Microbial natural products represent the primary resource for drug discovery, accounting for >20 000 bioactive compounds discovered to date.1 The majority of microbial drug discovery research has focused on actinomycetes, in particular strains of the chemically prolific genus Streptomyces. Drug discovery efforts from actinomycetes, however, have been in decline, in part because of the relatively high frequency of the isolation of known compounds. To overcome this problem, extensive attempts have been directed toward the development of effective strain selection methods to improve the efficiency of the discovery process.2, 3, 4 Sequence-based strain selection is one of the approaches to eliminate the strains which might be studied previously. Although it is not clear whether the phylogenic novelty is associated with the production ability of new compounds, recent studies have shown the occurrence of new metabolites in Streptomyces species that have a low 16S rRNA gene sequence homology to the known species.5, 6, 7 In our continuing investigation on chemical diversity within this group,8, 9, 10 a Streptomyces strain that shared a low 16S rRNA gene identity (96.3%) with the nearest type strain for S. albus was found to produce a new catecholate derivative, catechoserine (1), along with two known biosynthetically related metabolites, N,N′-bis(2,3-dihydroxybenzoyl)-O-L-seryl L-serine11 (2) and N,N′,N′-tris(2,3-dihydroxybenzoyl)-O-L-seryl-O-L-seryl L-serine11 (3) (Figure 1).

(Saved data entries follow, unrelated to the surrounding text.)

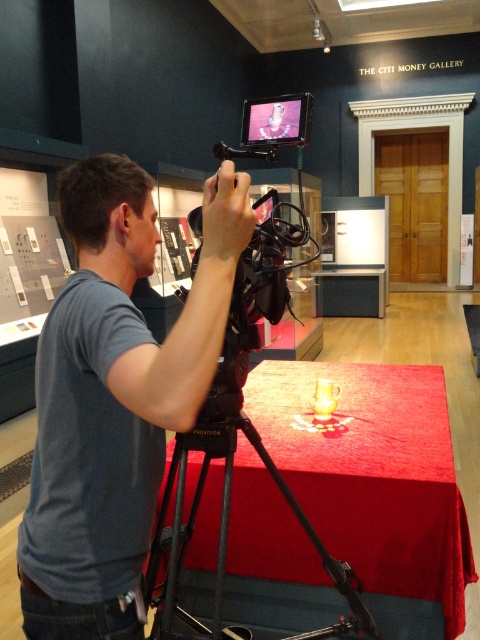 Question: Which point appears closest to the camera in this image?

Choices:
 (A) (408, 534)
 (B) (29, 563)

Answer: (B)

Question: Considering the relative positions of blue cotton shirt at center and shiny red fabric at center in the image provided, where is blue cotton shirt at center located with respect to shiny red fabric at center?

Choices:
 (A) below
 (B) above

Answer: (B)

Question: Can you confirm if blue cotton shirt at center is positioned to the left of shiny red fabric at center?

Choices:
 (A) yes
 (B) no

Answer: (A)

Question: Is blue cotton shirt at center closer to the viewer compared to shiny red fabric at center?

Choices:
 (A) no
 (B) yes

Answer: (B)

Question: Which of the following is the closest to the observer?

Choices:
 (A) (357, 556)
 (B) (242, 189)

Answer: (B)

Question: Which point is closer to the camera taking this photo?

Choices:
 (A) (457, 540)
 (B) (122, 195)

Answer: (B) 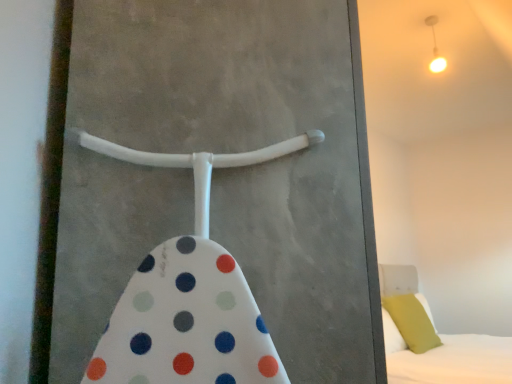 Question: Can you confirm if matte white light fixture at upper right is shorter than white plastic screen door at center?

Choices:
 (A) yes
 (B) no

Answer: (A)

Question: Does matte white light fixture at upper right appear on the right side of white plastic screen door at center?

Choices:
 (A) no
 (B) yes

Answer: (B)

Question: Is matte white light fixture at upper right next to white plastic screen door at center and touching it?

Choices:
 (A) yes
 (B) no

Answer: (B)

Question: From the image's perspective, is matte white light fixture at upper right on white plastic screen door at center?

Choices:
 (A) no
 (B) yes

Answer: (B)

Question: Considering the relative sizes of matte white light fixture at upper right and white plastic screen door at center in the image provided, is matte white light fixture at upper right thinner than white plastic screen door at center?

Choices:
 (A) no
 (B) yes

Answer: (B)

Question: From a real-world perspective, is matte white light fixture at upper right positioned above or below white soft bed at lower right?

Choices:
 (A) above
 (B) below

Answer: (A)

Question: Based on their positions, is matte white light fixture at upper right located to the left or right of white soft bed at lower right?

Choices:
 (A) left
 (B) right

Answer: (A)

Question: Is matte white light fixture at upper right inside or outside of white soft bed at lower right?

Choices:
 (A) outside
 (B) inside

Answer: (A)

Question: In terms of size, does matte white light fixture at upper right appear bigger or smaller than white soft bed at lower right?

Choices:
 (A) small
 (B) big

Answer: (A)

Question: Is white soft bed at lower right situated inside matte white light fixture at upper right or outside?

Choices:
 (A) outside
 (B) inside

Answer: (A)

Question: Is white soft bed at lower right to the left or to the right of matte white light fixture at upper right in the image?

Choices:
 (A) right
 (B) left

Answer: (A)

Question: In terms of width, does white soft bed at lower right look wider or thinner when compared to matte white light fixture at upper right?

Choices:
 (A) wide
 (B) thin

Answer: (A)

Question: Relative to matte white light fixture at upper right, is white soft bed at lower right in front or behind?

Choices:
 (A) front
 (B) behind

Answer: (A)

Question: Considering their positions, is white soft bed at lower right located in front of or behind soft green pillow at right?

Choices:
 (A) behind
 (B) front

Answer: (B)

Question: Is white soft bed at lower right to the left or to the right of soft green pillow at right in the image?

Choices:
 (A) left
 (B) right

Answer: (B) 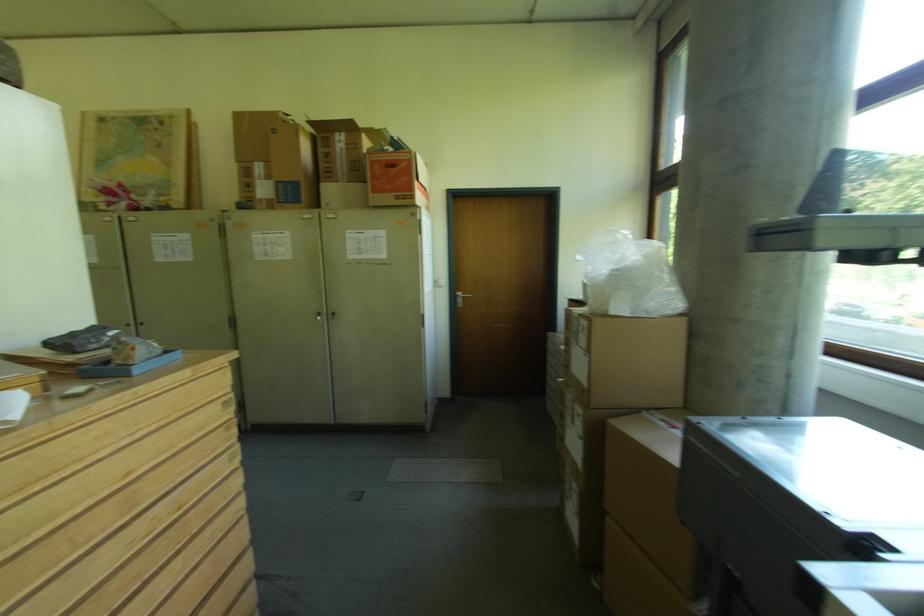 You are a GUI agent. You are given a task and a screenshot of the screen. Output one action in this format:
    pyautogui.click(x=<x>, y=<y>)
    Task: Click on the silver door handle
    The height and width of the screenshot is (616, 924).
    Given the screenshot: What is the action you would take?
    pyautogui.click(x=459, y=298)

Structures of catechoserine (1) and related metabolities (2 and 3).
The producing-strain TP-A0874 was isolated from a compost sample collected in Ishikawa, Japan, and identified as a member of the genus Streptomyces by 16S rRNA gene sequence analysis. The whole culture broth of strain TP-A0874 cultured in A-3M liquid medium was separated into the supernatant and the mycelium. The latter was then extracted with methanol, and the organic solvent was removed under reduced pressure. The remaining aqueous solution was combined with the supernatant and fractionated by HP-20 resin column chromatography. The fractions were further purified by reversed-phase HPLC to yield compounds 1–3.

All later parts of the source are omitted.